Torsten Landschoff, 22.04.2013 13:07:
On 04/22/2013 07:31 AM, Stefan Behnel wrote:
But this did not give me the crucial hint: Currently, any references to Python objects *may* be invalid at the time dealloc is called. This is because Cython generates a tp_clear function for each extension type that calls Py_CLEAR for each object reference. Correct, together with your complete analysis (thanks for writing it up). For objects participating in a reference cycle, the cyclic garbage
collector will try to break the cycle at an arbitrary object, which may or may not be yours. Thus the unpredictable segfaults.
Perhaps I am misreading the CPython source code but it appears to me that each and every object in the reference cycle will get its tp_clear called.
http://hg.python.org/cpython/file/9c0a677dbbc0/Modules/gcmodule.c#l782
Ah, okay, I get it. The loop will terminate when it reaches an object that actually breaks the cycle in tp_clear: The decref will cascade over all objects in the cycle.
In any case, there are no guarantees about which objects within a reference cycle will be cleared or not.

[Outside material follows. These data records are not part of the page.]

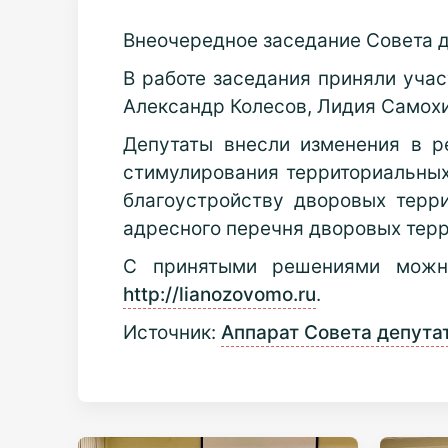
Внеочередное заседание Совета д
В работе заседания приняли учас
Александр Колесов, Лидия Самохи
Депутаты внесли изменения в 
стимулирования территориальных
благоустройству дворовых терр
адресного перечня дворовых тер
С принятыми решениями можно
http://lianozovomo.ru
.
Источник:
Аппарат Совета депута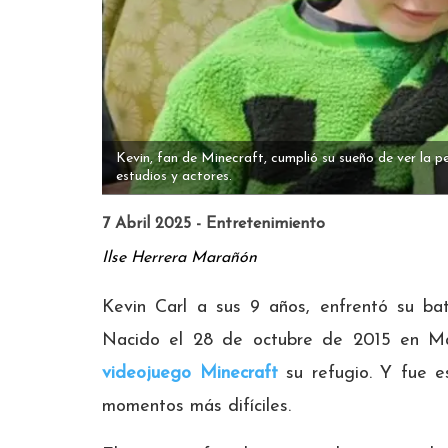
Kevin, fan de Minecraft, cumplió su sueño de ver la pel
estudios y actores.
7 Abril 2025 - Entretenimiento
Ilse Herrera Marañón
Kevin Carl a sus 9 años, enfrentó su bat
Nacido el 28 de octubre de 2015 en Ma
videojuego Minecraft
su refugio. Y fue e
momentos más difíciles.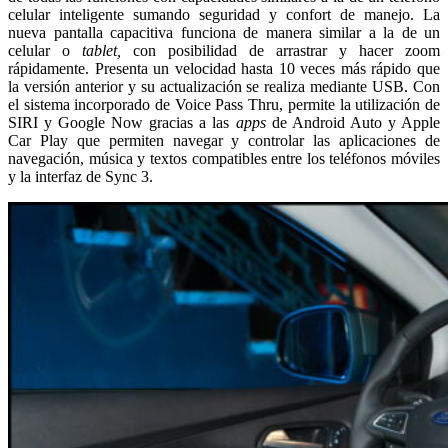
celular inteligente sumando seguridad y confort de manejo. La
nueva pantalla capacitiva funciona de manera similar a la de un
celular o
tablet,
con posibilidad de arrastrar y hacer zoom
rápidamente. Presenta un velocidad hasta 10 veces más rápido que
la versión anterior y su actualización se realiza mediante USB. Con
el sistema incorporado de Voice Pass Thru, permite la utilización de
SIRI y Google Now gracias a las
apps
de Android Auto y Apple
Car Play que permiten navegar y controlar las aplicaciones de
navegación, música y textos compatibles entre los teléfonos móviles
y la interfaz de Sync 3.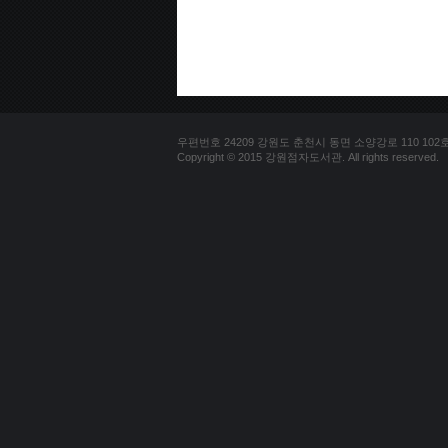
우편번호 24209 강원도 춘천시 동면 소양강로 110 102호 문의
Copyright © 2015 강원점자도서관. All rights reserved.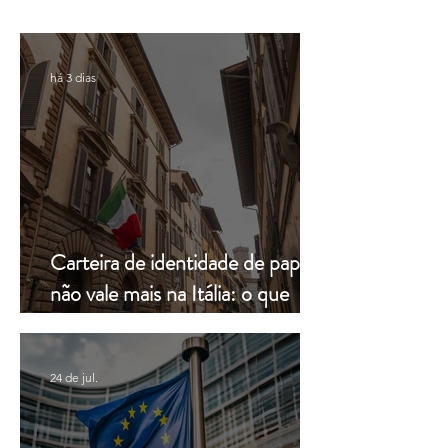
há 3 dias
Carteira de identidade de papel
não vale mais na Itália: o que
muda a partir de hoje
24 de jul.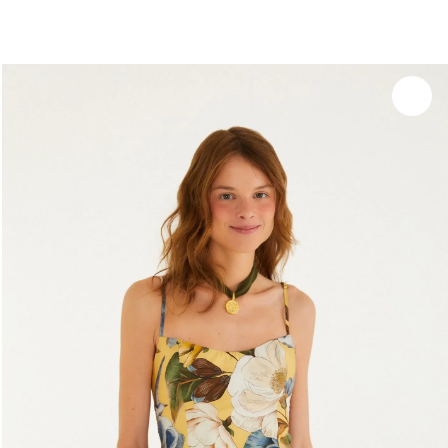
você merece 30% OFF pra comemorar com a gente
aproveita!
Experimente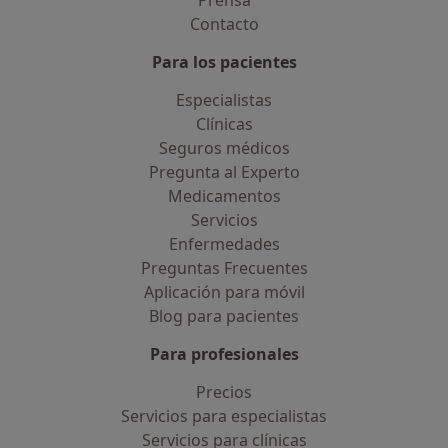
Prensa
Contacto
Para los pacientes
Especialistas
Clínicas
Seguros médicos
Pregunta al Experto
Medicamentos
Servicios
Enfermedades
Preguntas Frecuentes
Aplicación para móvil
Blog para pacientes
Para profesionales
Precios
Servicios para especialistas
Servicios para clínicas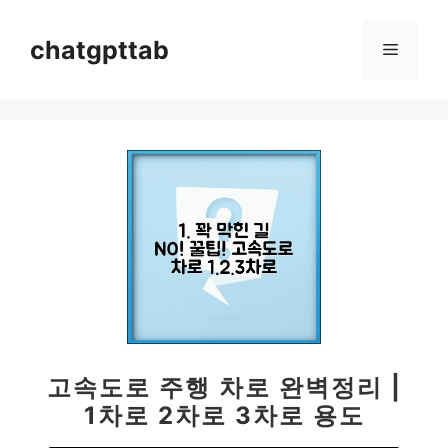
컨
텐
chatgpttab
메
츠
로
뉴
건
너
뛰
기
고속도로 주행 차로 완벽정리 |
1차로 2차로 3차로 용도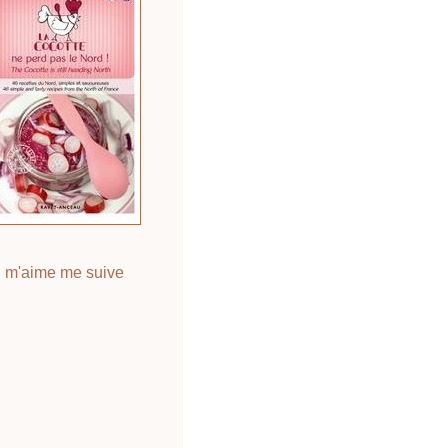
 m'aime me suive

I also agree that setting fields to None is probably worse for the innocent user than just setting them to NULL. IIRC, we chose to set everything to None because that's something users can handle in their code. You can test an attribute for None in your __dealloc__ code, but you can't test it for NULL.
Hmm, okay, that's a good point that I have missed. Wouldn't it be possible to allow the special check "foo is NULL" for any Python object? Of course Cython usually shields the developer from the possibility that foo actually becomes NULL so why bother. :-)
Exactly - an extremely special case. It's an inherent property of the Cython language that user visible references are never NULL. (minus evil C code, obviously.)
That would be a class decorator. Totally makes sense to me. In fact, a decorator to disable GC for a type would also make sense.
That would be a great feature. After all, traversing the Python objects in my example is of no use as they can not create a cycle.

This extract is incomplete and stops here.